In [None]:
# !pip uninstall -y scikit-learn
# !pip install scikit-learn==1.3.1

In [None]:
# ! pip install --upgrade pip
# ! pip install --user xgboost seaborn
# ! pip install --user bayesian-optimization

In [None]:
# import mplhep
import sys

import seaborn as sns

import numpy as np
import pandas as pd
import uproot
from matplotlib import pyplot as plt

from sklearn.datasets import make_classification,make_regression
from sklearn.ensemble import GradientBoostingClassifier
from sklearn.metrics import auc,roc_curve,confusion_matrix,classification_report,precision_recall_curve,mean_squared_error,accuracy_score,roc_auc_score
from sklearn.model_selection import GridSearchCV, cross_validate, validation_curve,train_test_split,KFold,learning_curve,cross_val_score
from sklearn.utils import compute_sample_weight
from scipy.stats import ks_2samp

import xgboost
from xgboost import XGBClassifier

from sklearn.model_selection import RandomizedSearchCV

from scipy.stats import randint, uniform

In [None]:
plt.rcParams.update({
    "axes.labelsize": 16,
    "xtick.labelsize": 12,
    "ytick.labelsize": 12,
    "legend.fontsize": 14,
    "figure.titlesize": 20
})

In [None]:
pd.set_option('display.max_rows', 200000)
pd.set_option('display.max_columns', 200000)

In [None]:
sys.path.append("/home/belle2/amubarak/Ds2D0enue_Analysis/07-Python_Functions/")

# Prep-Work

### Import Data

Incorrect Charge
- This is the only sample that has the $D^{0}$ tree now.
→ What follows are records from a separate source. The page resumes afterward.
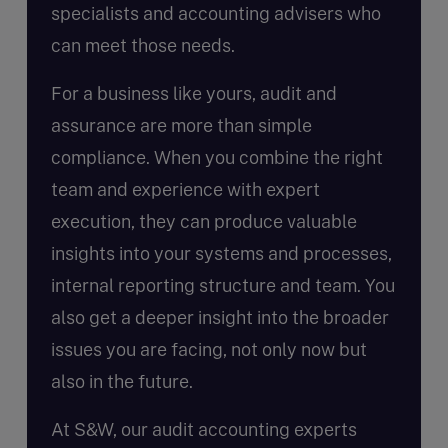
specialists and accounting advisers who
can meet those needs.
For a business like yours, audit and
assurance are more than simple
compliance. When you combine the right
team and experience with expert
execution, they can produce valuable
insights into your systems and processes,
internal reporting structure and team. You
also get a deeper insight into the broader
issues you are facing, not only now but
also in the future.
At S&W, our audit accounting experts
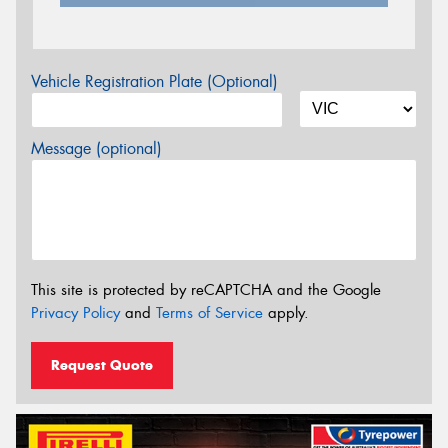
Vehicle Registration Plate (Optional)
Message (optional)
This site is protected by reCAPTCHA and the Google
Privacy Policy
and
Terms of Service
apply.
Request Quote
It should not matter to save it for the other control samples or the other samples in general

In [None]:
import os
import pandas as pd
import uproot
from tqdm import tqdm

# === Configuration ===
DataFrames = {}
samples_WCh = [
    "Signal_WCh", "BB_WCh", "ccbar_WCh", "ddbar_WCh",
    "ssbar_WCh", "taupair_WCh", "uubar_WCh", "Data_WCh"
]
Date_WCh = "0630"
Attempt_WCh = "0"

# === Load one sample at a time ===
for sample in tqdm(samples_WCh, desc="Loading WCh samples"):
    if sample == "Signal_WCh":
        path = "/home/belle2/amubarak/C01-Simulated_Events/Ds2D0enu-Signal_WCh.root:D02kmpiptree"
    else:
        path = f"/group/belle/users/amubarak/02-Grid/Sample_Grid_WCh/Ds2D0e-Generic_Ds_{Date_WCh}25_{Attempt_WCh}_{sample}.root:D02kmpiptree"

    try:
        df = uproot.concatenate(path, library='pd')
        DataFrames[sample] = df
        print(f"✔️ Loaded: {path} [{len(df):,} entries]")
    except Exception as e:
        print(f"❌ Failed: {sample} — {e}")

# === Combine wrong-charge backgrounds ===
background_WCh = ["BB_WCh", "ccbar_WCh", "ddbar_WCh", "ssbar_WCh", "taupair_WCh", "uubar_WCh"]
DataFrames["All_WCh"] = pd.concat([DataFrames[s] for s in background_WCh], ignore_index=True)
DataFrames["uds_WCh"] = pd.concat(
    [DataFrames[s] for s in ["uubar_WCh", "ddbar_WCh", "ssbar_WCh"]],
    ignore_index=True
)

The line below is to look at the available variables.

In [None]:
print(DataFrames.keys())

In [None]:
DataFrames["All_WCh"].columns.tolist()

### Setup
The code below will be used to apply cuts to the data.  
The range of the plots.

In [None]:
# Electron ID
#-------------------
# DataFrames["Signal"] = DataFrames["Signal"][DataFrames["Signal"]['e_electronID']>=0.95]
# DataFrames["ccbar"] = DataFrames["ccbar"][DataFrames["ccbar"]['e_electronID']>=0.95]
# DataFrames["Signal"] = DataFrames["Signal"][DataFrames["Signal"]['Ds_gammaveto_em_electronID']>=0.95]
# DataFrames["ccbar"] = DataFrames["ccbar"][DataFrames["ccbar"]['Ds_gammaveto_em_electronID']>=0.95]

# Photon Conversion
#-------------------
# DataFrames[samples[0]] = DataFrames[samples[0]][DataFrames[samples[0]]['Ds_gammaveto_M_Correction']>=0.1]
# DataFrames[samples[1]] = DataFrames[samples[1]][DataFrames[samples[1]]['Ds_gammaveto_M_Correction']>=0.1]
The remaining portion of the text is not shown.